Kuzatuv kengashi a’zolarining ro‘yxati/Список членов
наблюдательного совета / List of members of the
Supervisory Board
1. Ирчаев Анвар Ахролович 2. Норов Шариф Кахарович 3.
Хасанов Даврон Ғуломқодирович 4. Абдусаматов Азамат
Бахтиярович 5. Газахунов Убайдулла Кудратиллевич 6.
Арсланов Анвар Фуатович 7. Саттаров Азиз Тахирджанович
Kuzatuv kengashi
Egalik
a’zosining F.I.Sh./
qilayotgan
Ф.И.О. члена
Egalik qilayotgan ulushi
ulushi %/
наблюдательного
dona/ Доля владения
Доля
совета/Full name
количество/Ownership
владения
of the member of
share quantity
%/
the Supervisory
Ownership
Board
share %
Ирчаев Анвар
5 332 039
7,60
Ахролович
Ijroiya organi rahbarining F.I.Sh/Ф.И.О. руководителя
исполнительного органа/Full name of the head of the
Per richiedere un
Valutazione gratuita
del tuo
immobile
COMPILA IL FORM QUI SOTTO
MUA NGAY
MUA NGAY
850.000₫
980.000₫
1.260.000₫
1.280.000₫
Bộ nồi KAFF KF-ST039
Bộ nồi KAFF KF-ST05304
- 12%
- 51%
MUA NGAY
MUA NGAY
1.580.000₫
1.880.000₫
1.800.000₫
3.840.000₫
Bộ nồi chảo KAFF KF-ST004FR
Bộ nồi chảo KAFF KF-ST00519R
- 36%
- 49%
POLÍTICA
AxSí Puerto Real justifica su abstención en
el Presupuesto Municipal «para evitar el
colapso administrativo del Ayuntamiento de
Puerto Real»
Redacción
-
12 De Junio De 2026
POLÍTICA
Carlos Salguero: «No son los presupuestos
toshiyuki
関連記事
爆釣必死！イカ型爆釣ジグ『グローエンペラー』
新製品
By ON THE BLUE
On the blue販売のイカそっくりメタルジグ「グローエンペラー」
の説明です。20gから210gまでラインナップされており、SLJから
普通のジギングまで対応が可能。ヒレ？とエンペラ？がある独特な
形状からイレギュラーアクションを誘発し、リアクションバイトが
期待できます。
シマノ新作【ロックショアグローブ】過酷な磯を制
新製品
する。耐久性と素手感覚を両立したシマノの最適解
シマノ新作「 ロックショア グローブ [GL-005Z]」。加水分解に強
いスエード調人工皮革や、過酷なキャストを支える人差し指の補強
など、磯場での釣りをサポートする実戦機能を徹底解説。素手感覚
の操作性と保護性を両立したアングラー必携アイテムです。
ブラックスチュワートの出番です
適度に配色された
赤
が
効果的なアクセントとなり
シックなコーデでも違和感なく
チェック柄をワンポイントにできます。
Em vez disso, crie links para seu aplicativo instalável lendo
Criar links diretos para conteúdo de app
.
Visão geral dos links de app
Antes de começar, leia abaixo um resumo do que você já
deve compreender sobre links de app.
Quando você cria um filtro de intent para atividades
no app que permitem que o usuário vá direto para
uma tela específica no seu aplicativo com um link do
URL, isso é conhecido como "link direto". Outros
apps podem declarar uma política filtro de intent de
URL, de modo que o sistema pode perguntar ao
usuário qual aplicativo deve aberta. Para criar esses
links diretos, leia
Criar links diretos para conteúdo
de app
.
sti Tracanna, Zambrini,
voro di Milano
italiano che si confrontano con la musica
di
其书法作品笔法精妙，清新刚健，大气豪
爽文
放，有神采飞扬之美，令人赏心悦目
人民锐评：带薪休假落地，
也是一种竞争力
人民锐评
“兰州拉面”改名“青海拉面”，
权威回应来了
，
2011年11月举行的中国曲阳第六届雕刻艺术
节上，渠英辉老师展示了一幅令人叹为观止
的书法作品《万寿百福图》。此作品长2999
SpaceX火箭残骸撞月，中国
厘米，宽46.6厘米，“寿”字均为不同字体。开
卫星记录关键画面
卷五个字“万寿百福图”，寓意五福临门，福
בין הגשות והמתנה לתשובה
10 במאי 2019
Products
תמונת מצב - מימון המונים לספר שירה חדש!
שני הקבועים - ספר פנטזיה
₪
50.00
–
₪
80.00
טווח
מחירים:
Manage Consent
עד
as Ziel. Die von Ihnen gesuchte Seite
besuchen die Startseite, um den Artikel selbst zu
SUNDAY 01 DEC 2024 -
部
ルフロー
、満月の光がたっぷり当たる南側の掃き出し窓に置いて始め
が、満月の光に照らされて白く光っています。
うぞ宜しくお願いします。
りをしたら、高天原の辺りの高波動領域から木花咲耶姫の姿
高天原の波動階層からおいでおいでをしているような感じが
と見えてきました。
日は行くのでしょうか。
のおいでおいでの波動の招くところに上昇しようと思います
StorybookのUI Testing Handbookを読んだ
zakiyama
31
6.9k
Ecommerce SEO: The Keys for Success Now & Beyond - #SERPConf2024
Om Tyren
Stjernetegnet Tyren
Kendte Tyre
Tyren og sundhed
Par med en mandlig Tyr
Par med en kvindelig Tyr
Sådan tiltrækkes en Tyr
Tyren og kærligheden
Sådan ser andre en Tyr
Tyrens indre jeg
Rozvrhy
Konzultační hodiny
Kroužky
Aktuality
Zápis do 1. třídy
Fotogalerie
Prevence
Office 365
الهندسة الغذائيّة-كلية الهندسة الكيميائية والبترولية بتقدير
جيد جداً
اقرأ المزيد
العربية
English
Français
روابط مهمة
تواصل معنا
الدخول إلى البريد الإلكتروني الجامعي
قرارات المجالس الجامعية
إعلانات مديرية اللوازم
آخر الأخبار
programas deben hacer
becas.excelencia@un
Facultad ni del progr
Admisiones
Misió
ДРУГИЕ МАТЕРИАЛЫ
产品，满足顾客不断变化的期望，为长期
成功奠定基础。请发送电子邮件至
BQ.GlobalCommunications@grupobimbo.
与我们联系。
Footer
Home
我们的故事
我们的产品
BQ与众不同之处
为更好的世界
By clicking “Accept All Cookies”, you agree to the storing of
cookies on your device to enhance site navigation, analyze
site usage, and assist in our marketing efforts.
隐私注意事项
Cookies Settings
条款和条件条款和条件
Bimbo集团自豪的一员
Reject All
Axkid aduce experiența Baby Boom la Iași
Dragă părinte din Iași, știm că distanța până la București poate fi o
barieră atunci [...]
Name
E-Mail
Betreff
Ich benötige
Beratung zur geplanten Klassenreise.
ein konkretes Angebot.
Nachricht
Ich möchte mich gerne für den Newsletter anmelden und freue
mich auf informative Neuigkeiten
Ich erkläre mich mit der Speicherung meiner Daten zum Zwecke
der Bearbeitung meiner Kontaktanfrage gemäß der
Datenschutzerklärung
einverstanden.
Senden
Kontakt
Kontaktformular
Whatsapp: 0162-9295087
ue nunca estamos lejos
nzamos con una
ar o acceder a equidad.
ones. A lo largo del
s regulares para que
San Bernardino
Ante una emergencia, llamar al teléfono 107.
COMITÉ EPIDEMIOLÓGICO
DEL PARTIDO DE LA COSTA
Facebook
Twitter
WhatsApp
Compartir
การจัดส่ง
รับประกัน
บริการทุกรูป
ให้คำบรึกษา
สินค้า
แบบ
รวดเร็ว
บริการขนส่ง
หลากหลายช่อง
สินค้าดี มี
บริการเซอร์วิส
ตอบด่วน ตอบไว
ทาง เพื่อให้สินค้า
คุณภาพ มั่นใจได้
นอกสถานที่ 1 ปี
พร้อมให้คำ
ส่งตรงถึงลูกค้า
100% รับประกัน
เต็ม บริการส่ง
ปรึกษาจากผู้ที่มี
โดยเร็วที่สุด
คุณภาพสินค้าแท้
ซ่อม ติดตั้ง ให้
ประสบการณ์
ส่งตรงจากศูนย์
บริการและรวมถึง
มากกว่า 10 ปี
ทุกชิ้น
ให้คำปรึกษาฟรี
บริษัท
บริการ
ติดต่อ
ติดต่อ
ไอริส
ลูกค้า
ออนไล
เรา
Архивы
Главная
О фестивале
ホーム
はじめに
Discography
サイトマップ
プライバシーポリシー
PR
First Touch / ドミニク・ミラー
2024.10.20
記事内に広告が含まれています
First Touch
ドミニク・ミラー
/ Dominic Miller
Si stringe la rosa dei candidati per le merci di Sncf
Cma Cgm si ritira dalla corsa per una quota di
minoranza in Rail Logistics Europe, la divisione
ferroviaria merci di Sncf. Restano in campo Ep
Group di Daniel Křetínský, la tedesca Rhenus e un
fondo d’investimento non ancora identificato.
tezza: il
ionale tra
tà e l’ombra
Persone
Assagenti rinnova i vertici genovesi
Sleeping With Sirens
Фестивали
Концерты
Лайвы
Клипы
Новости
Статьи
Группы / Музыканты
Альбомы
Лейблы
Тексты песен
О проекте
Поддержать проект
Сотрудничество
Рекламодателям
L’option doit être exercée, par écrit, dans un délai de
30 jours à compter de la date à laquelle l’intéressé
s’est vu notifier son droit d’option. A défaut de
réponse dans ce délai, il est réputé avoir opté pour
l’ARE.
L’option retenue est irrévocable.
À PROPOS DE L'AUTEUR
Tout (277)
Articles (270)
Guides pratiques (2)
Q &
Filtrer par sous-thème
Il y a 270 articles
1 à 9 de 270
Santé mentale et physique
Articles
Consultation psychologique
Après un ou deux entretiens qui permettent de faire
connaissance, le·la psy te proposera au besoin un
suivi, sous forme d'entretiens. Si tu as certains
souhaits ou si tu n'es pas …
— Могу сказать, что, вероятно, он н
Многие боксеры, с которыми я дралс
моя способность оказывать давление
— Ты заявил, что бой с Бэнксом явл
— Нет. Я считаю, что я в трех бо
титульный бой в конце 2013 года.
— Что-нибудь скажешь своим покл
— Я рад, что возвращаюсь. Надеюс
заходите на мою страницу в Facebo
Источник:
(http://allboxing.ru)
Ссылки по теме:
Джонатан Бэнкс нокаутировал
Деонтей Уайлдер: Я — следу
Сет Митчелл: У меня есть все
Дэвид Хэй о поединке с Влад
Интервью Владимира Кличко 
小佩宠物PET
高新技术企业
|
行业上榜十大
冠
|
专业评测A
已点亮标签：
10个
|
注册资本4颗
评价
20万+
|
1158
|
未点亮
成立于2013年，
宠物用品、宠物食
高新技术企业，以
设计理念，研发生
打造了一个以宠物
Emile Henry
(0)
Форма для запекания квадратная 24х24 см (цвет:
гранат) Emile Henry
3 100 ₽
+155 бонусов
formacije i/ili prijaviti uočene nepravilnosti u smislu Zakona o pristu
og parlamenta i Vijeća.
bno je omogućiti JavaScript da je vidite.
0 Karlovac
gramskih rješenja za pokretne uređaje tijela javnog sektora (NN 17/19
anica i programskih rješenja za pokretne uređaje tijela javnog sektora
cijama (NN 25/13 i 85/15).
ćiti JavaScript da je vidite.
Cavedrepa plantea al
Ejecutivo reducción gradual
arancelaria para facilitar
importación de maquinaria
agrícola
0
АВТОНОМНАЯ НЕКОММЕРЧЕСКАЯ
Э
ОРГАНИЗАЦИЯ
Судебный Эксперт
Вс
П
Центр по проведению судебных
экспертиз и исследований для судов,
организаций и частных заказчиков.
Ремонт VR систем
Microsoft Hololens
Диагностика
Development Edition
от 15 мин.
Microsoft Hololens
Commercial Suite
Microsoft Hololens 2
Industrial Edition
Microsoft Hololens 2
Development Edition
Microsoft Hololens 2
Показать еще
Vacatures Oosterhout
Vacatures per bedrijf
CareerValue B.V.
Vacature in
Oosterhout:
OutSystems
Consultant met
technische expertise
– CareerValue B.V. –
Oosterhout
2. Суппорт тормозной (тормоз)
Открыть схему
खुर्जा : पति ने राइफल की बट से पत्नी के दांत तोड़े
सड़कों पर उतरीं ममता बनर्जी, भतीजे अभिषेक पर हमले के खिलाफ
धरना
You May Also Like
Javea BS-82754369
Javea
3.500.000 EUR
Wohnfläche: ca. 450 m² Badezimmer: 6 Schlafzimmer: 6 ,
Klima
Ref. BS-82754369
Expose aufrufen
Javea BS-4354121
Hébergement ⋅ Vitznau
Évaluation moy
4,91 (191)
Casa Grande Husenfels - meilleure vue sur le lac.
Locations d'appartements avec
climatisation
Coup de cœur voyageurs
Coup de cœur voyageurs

============

■ Assignment
Work out how many lines above contain the word "Sådan". Give only the number.

■ Result for this task
2